(Saved entries)
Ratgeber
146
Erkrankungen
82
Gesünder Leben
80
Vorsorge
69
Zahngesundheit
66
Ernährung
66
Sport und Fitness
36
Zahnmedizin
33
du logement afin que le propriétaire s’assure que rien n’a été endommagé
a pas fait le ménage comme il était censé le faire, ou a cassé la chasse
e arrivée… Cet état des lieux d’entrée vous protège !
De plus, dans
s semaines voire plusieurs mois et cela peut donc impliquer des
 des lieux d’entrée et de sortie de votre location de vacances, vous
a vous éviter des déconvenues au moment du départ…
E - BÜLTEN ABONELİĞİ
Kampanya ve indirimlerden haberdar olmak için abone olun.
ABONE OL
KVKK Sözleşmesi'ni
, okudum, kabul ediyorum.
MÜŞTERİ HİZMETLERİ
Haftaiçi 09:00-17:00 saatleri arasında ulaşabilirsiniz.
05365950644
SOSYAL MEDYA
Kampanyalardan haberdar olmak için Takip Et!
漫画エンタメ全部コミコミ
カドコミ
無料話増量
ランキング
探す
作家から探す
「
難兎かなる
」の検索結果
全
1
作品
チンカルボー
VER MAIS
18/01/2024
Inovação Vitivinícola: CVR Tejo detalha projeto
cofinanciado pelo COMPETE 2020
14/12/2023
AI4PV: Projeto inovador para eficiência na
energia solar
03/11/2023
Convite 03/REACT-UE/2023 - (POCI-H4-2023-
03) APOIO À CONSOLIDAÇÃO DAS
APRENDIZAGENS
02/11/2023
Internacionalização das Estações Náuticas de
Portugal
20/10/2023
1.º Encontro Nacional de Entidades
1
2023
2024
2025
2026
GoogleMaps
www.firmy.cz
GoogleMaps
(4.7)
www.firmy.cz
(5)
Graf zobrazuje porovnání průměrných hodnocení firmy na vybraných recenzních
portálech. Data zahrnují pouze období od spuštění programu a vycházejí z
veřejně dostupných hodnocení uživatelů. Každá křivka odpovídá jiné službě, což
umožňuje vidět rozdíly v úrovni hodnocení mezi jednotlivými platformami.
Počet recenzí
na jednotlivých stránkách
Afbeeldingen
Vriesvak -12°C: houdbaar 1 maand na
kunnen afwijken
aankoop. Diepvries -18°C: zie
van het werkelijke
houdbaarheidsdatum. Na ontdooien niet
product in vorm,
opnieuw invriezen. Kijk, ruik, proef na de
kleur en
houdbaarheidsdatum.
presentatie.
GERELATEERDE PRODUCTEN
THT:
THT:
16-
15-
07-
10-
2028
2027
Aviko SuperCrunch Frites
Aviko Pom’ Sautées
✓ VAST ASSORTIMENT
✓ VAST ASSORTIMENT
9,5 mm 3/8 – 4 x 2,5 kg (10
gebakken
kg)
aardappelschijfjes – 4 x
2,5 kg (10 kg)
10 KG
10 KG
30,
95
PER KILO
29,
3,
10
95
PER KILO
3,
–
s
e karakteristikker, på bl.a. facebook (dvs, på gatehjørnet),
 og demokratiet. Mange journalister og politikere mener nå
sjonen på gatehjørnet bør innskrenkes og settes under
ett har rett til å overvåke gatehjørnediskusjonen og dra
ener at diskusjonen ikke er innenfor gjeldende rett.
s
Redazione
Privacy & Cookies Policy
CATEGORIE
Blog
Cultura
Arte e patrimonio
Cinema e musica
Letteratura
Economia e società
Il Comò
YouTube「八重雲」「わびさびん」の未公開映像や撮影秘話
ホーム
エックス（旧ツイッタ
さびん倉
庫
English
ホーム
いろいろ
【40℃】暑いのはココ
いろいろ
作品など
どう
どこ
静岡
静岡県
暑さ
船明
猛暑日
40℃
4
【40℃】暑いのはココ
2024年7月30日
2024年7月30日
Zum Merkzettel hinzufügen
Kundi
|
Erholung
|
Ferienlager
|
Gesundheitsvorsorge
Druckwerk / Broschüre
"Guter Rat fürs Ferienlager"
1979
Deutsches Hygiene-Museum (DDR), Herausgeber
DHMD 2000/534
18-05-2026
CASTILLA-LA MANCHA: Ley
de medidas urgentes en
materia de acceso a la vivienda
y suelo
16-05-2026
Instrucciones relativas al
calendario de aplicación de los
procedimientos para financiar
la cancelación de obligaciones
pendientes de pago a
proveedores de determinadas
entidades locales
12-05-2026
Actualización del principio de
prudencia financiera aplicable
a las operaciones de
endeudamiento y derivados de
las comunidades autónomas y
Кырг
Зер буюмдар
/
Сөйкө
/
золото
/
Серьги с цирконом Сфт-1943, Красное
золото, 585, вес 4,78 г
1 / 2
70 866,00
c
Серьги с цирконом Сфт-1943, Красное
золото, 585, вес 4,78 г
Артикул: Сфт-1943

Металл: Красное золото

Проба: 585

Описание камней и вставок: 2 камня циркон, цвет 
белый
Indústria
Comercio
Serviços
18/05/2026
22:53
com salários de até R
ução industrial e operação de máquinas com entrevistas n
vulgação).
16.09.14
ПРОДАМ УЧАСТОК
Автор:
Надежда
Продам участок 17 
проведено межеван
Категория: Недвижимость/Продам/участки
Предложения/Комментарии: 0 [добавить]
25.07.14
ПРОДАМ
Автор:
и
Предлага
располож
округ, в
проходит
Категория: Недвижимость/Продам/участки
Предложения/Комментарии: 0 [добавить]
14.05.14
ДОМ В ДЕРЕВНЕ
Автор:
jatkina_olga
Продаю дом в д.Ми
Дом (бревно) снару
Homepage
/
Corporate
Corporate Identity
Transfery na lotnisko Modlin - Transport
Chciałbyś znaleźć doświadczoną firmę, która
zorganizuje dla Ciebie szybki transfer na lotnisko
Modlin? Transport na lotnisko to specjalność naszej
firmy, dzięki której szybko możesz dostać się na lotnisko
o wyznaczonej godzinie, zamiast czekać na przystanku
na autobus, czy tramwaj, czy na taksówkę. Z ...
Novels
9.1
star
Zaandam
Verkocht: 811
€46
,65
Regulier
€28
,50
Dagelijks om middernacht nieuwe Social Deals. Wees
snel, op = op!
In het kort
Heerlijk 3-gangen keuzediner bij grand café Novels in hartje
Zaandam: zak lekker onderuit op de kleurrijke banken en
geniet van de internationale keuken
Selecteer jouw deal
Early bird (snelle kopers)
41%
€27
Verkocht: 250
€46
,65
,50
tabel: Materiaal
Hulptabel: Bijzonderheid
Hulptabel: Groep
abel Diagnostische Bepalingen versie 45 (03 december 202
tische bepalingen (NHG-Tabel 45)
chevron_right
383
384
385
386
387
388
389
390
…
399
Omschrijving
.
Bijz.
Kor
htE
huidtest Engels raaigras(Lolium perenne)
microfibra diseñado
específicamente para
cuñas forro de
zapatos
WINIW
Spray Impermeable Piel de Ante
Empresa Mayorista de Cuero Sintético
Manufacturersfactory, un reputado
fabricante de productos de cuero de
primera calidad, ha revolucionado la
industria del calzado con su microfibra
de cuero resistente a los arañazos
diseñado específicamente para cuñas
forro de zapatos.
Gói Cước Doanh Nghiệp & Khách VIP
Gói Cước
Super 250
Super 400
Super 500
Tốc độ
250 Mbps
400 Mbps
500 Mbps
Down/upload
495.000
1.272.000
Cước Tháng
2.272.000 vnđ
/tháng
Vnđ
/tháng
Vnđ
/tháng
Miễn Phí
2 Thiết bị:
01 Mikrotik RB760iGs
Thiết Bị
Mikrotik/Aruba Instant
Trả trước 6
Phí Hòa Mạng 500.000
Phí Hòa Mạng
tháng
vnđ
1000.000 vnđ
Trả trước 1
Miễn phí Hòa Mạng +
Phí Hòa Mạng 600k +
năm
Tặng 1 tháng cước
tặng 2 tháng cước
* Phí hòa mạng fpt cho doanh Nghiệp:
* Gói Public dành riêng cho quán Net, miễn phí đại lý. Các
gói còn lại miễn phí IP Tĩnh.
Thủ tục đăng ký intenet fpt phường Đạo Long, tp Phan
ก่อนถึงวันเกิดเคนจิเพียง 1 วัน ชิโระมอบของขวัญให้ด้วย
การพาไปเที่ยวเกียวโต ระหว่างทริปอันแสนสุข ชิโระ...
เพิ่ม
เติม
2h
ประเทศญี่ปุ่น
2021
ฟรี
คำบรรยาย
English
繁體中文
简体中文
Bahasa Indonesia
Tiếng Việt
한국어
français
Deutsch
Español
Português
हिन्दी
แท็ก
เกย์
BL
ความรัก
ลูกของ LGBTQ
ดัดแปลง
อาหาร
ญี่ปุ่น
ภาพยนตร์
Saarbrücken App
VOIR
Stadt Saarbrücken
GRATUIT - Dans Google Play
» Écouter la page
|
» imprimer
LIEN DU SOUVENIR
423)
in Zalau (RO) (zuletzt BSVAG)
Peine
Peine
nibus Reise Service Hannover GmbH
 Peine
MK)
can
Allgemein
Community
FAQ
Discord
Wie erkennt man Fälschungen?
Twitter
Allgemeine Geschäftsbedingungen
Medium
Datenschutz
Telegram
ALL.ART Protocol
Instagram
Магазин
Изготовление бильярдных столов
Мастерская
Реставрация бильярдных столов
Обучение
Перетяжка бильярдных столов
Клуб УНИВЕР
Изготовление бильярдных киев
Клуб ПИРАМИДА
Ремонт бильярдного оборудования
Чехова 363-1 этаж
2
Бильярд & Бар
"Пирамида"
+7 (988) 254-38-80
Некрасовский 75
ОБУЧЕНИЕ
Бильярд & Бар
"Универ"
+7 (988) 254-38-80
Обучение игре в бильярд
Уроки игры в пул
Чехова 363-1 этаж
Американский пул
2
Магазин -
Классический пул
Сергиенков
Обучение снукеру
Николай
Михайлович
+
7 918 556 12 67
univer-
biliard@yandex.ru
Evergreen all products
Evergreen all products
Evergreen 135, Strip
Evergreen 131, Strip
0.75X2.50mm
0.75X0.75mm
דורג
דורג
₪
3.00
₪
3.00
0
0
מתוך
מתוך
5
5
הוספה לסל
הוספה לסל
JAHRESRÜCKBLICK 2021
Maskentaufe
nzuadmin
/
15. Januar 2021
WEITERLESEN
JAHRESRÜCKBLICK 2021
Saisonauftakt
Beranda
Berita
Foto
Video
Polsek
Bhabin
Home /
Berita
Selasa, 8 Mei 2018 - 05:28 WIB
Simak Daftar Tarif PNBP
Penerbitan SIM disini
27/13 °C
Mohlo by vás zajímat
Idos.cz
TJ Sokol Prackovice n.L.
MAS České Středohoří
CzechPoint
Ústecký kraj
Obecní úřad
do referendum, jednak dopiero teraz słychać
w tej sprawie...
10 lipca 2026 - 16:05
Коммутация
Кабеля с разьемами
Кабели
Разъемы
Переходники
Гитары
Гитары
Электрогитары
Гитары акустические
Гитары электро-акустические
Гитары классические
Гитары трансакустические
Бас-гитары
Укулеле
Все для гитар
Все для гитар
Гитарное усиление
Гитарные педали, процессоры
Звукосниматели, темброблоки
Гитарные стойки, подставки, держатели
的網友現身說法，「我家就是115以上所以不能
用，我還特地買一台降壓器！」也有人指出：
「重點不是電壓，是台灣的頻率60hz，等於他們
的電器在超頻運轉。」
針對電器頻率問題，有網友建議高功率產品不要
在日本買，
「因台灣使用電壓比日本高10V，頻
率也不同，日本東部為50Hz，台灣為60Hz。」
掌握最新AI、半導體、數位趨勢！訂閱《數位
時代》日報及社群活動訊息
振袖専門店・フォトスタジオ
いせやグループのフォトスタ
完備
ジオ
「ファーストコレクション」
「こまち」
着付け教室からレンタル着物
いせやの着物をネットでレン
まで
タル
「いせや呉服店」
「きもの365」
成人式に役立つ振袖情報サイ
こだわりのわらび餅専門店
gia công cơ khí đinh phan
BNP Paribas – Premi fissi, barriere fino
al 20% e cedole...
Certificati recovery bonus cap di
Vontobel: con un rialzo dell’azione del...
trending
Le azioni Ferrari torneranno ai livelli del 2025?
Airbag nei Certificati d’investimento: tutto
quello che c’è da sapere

■ Prompt
Which lines of the data hold the string "lieux"? Return each of them.

■ Final answer
e arrivée… Cet état des lieux d’entrée vous protège !
 des lieux d’entrée et de sortie de votre location de vacances, vous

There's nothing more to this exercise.